▸ Work instruction
From the entries below, pull out each line where "monitor" appears.
====================
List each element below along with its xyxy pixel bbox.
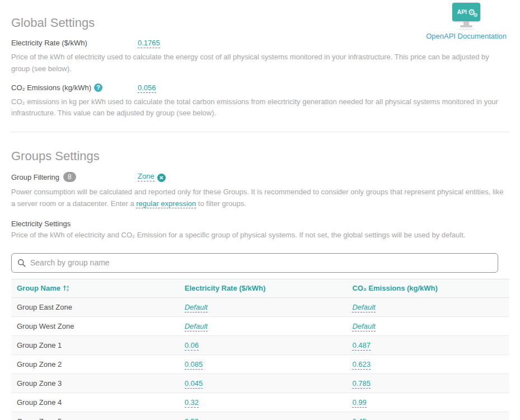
search-icon <box>17 259 26 267</box>
group-name-cell: Group Zone 1 <box>11 335 179 354</box>
rate-link[interactable]: 0.59 <box>185 417 199 420</box>
sort-alpha-icon[interactable]: AZ <box>63 284 70 292</box>
table-row: Group Zone 5 0.59 0.45 <box>11 412 509 420</box>
group-filtering-row: Group Filtering 8 Zone✕ <box>11 172 509 182</box>
monitor-shadow <box>457 29 476 30</box>
rate-link[interactable]: Default <box>185 322 208 332</box>
search-input[interactable] <box>30 258 492 267</box>
co2-emissions-row: CO₂ Emissions (kg/kWh) ? 0.056 <box>11 83 509 92</box>
group-name-cell: Group Zone 3 <box>11 374 179 393</box>
group-search-box <box>11 253 498 273</box>
api-icon-label: API <box>457 9 467 15</box>
co2-link[interactable]: Default <box>352 303 375 312</box>
table-row: Group Zone 4 0.32 0.99 <box>11 393 509 412</box>
rate-link[interactable]: 0.045 <box>185 379 203 389</box>
group-table-body: Group East Zone Default Default Group We… <box>11 297 509 420</box>
electricity-rate-value[interactable]: 0.1765 <box>138 39 160 48</box>
table-row: Group Zone 3 0.045 0.785 <box>11 374 509 393</box>
groups-settings-title: Groups Settings <box>11 132 509 164</box>
api-screen-icon: API ⚙⚙ <box>452 3 480 21</box>
monitor-base <box>460 25 472 27</box>
group-filtering-description: Power consumption will be calculated and… <box>11 186 509 210</box>
rate-link[interactable]: Default <box>185 303 208 312</box>
column-header-co2-emissions[interactable]: CO₂ Emissions (kg/kWh) <box>346 279 509 297</box>
gear-icon: ⚙⚙ <box>468 8 475 17</box>
api-monitor-icon: API ⚙⚙ <box>450 3 482 30</box>
table-row: Group West Zone Default Default <box>11 316 509 335</box>
group-filter-value[interactable]: Zone <box>138 172 154 181</box>
help-icon[interactable]: ? <box>94 83 102 92</box>
group-name-cell: Group Zone 5 <box>11 412 179 420</box>
co2-link[interactable]: 0.623 <box>352 360 371 370</box>
co2-link[interactable]: 0.785 <box>352 379 371 389</box>
electricity-settings-description: Price of the kWh of electricity and CO₂ … <box>11 230 509 241</box>
rate-link[interactable]: 0.06 <box>185 341 199 351</box>
table-row: Group Zone 1 0.06 0.487 <box>11 335 509 354</box>
co2-emissions-label: CO₂ Emissions (kg/kWh) ? <box>11 83 138 92</box>
group-filtering-label: Group Filtering 8 <box>11 172 138 182</box>
group-filtering-label-text: Group Filtering <box>11 173 59 181</box>
svg-text:Z: Z <box>67 288 69 292</box>
group-name-cell: Group Zone 2 <box>11 354 179 374</box>
co2-emissions-value[interactable]: 0.056 <box>138 83 156 93</box>
monitor-stand <box>463 21 469 25</box>
rate-link[interactable]: 0.085 <box>185 360 203 370</box>
group-name-cell: Group West Zone <box>11 316 179 335</box>
electricity-rate-description: Price of the kWh of electricity used to … <box>11 52 509 75</box>
openapi-documentation[interactable]: API ⚙⚙ OpenAPI Documentation <box>426 3 507 40</box>
table-row: Group East Zone Default Default <box>11 297 509 316</box>
group-name-cell: Group East Zone <box>11 297 179 316</box>
table-row: Group Zone 2 0.085 0.623 <box>11 354 509 374</box>
regular-expression-link[interactable]: regular expression <box>136 199 196 208</box>
groups-table: Group NameAZ Electricity Rate ($/kWh) CO… <box>11 279 509 420</box>
rate-link[interactable]: 0.32 <box>185 398 199 408</box>
electricity-rate-label: Electricity Rate ($/kWh) <box>11 39 138 47</box>
settings-page: API ⚙⚙ OpenAPI Documentation Global Sett… <box>0 0 520 420</box>
co2-link[interactable]: 0.45 <box>352 417 366 420</box>
co2-link[interactable]: Default <box>352 322 375 332</box>
electricity-settings-label: Electricity Settings <box>11 220 509 228</box>
co2-emissions-description: CO₂ emissions in kg per kWh used to calc… <box>11 96 509 120</box>
co2-link[interactable]: 0.487 <box>352 341 371 351</box>
column-header-electricity-rate[interactable]: Electricity Rate ($/kWh) <box>179 279 347 297</box>
group-count-badge: 8 <box>63 172 76 182</box>
column-header-group-name[interactable]: Group NameAZ <box>11 279 179 297</box>
group-name-cell: Group Zone 4 <box>11 393 179 412</box>
co2-emissions-label-text: CO₂ Emissions (kg/kWh) <box>11 83 91 92</box>
openapi-documentation-link[interactable]: OpenAPI Documentation <box>426 32 507 40</box>
remove-filter-icon[interactable]: ✕ <box>157 174 166 182</box>
table-header-row: Group NameAZ Electricity Rate ($/kWh) CO… <box>11 279 509 297</box>
svg-text:A: A <box>67 285 69 288</box>
co2-link[interactable]: 0.99 <box>352 398 366 408</box>
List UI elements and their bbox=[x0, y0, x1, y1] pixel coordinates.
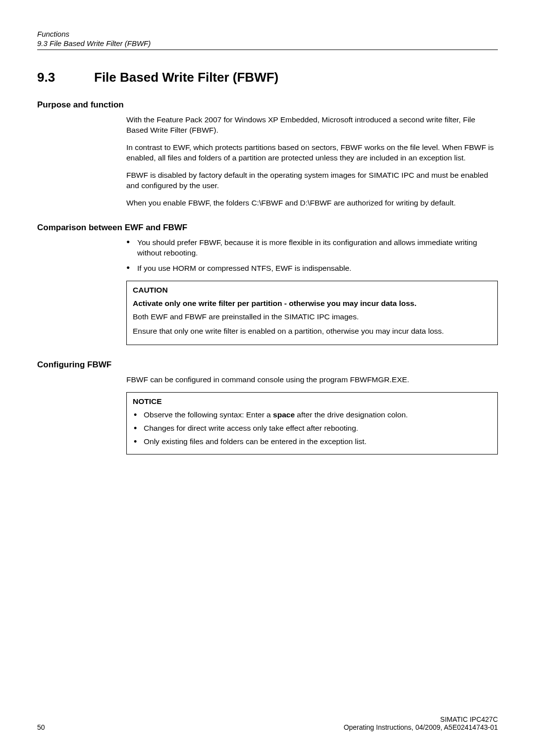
section-heading: 9.3File Based Write Filter (FBWF) bbox=[37, 70, 498, 85]
page-footer: 50 SIMATIC IPC427C Operating Instruction… bbox=[37, 715, 498, 731]
footer-product: SIMATIC IPC427C bbox=[344, 715, 498, 723]
section-number: 9.3 bbox=[37, 70, 94, 85]
configuring-heading: Configuring FBWF bbox=[37, 360, 498, 370]
comparison-body: You should prefer FBWF, because it is mo… bbox=[126, 238, 498, 345]
list-item: Changes for direct write access only tak… bbox=[133, 423, 491, 434]
running-header-section: 9.3 File Based Write Filter (FBWF) bbox=[37, 39, 498, 50]
caution-p1: Both EWF and FBWF are preinstalled in th… bbox=[133, 312, 491, 322]
caution-title: Activate only one write filter per parti… bbox=[133, 299, 491, 309]
caution-p2: Ensure that only one write filter is ena… bbox=[133, 326, 491, 337]
notice-b1-bold: space bbox=[273, 410, 295, 419]
list-item: You should prefer FBWF, because it is mo… bbox=[126, 238, 498, 258]
configuring-p1: FBWF can be configured in command consol… bbox=[126, 375, 498, 385]
section-title: File Based Write Filter (FBWF) bbox=[94, 70, 278, 85]
purpose-p1: With the Feature Pack 2007 for Windows X… bbox=[126, 115, 498, 136]
list-item: Only existing files and folders can be e… bbox=[133, 437, 491, 447]
notice-label: NOTICE bbox=[133, 397, 491, 407]
notice-b1-post: after the drive designation colon. bbox=[295, 410, 408, 419]
notice-box: NOTICE Observe the following syntax: Ent… bbox=[126, 392, 498, 454]
purpose-p2: In contrast to EWF, which protects parti… bbox=[126, 143, 498, 163]
list-item: Observe the following syntax: Enter a sp… bbox=[133, 410, 491, 420]
footer-right: SIMATIC IPC427C Operating Instructions, … bbox=[344, 715, 498, 731]
running-header-title: Functions bbox=[37, 30, 498, 38]
footer-docinfo: Operating Instructions, 04/2009, A5E0241… bbox=[344, 723, 498, 731]
notice-bullets: Observe the following syntax: Enter a sp… bbox=[133, 410, 491, 447]
purpose-p3: FBWF is disabled by factory default in t… bbox=[126, 170, 498, 191]
comparison-bullets: You should prefer FBWF, because it is mo… bbox=[126, 238, 498, 274]
page-number: 50 bbox=[37, 723, 45, 731]
caution-box: CAUTION Activate only one write filter p… bbox=[126, 281, 498, 345]
purpose-p4: When you enable FBWF, the folders C:\FBW… bbox=[126, 198, 498, 208]
caution-label: CAUTION bbox=[133, 285, 491, 296]
purpose-heading: Purpose and function bbox=[37, 100, 498, 110]
notice-b1-pre: Observe the following syntax: Enter a bbox=[144, 410, 273, 419]
purpose-body: With the Feature Pack 2007 for Windows X… bbox=[126, 115, 498, 208]
comparison-heading: Comparison between EWF and FBWF bbox=[37, 223, 498, 233]
configuring-body: FBWF can be configured in command consol… bbox=[126, 375, 498, 454]
list-item: If you use HORM or compressed NTFS, EWF … bbox=[126, 263, 498, 274]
====================
▸ Written response
monitor-shadow <box>457 29 476 30</box>
monitor-base <box>460 25 472 27</box>
api-monitor-icon: API ⚙⚙ <box>450 3 482 30</box>
monitor-stand <box>463 21 469 25</box>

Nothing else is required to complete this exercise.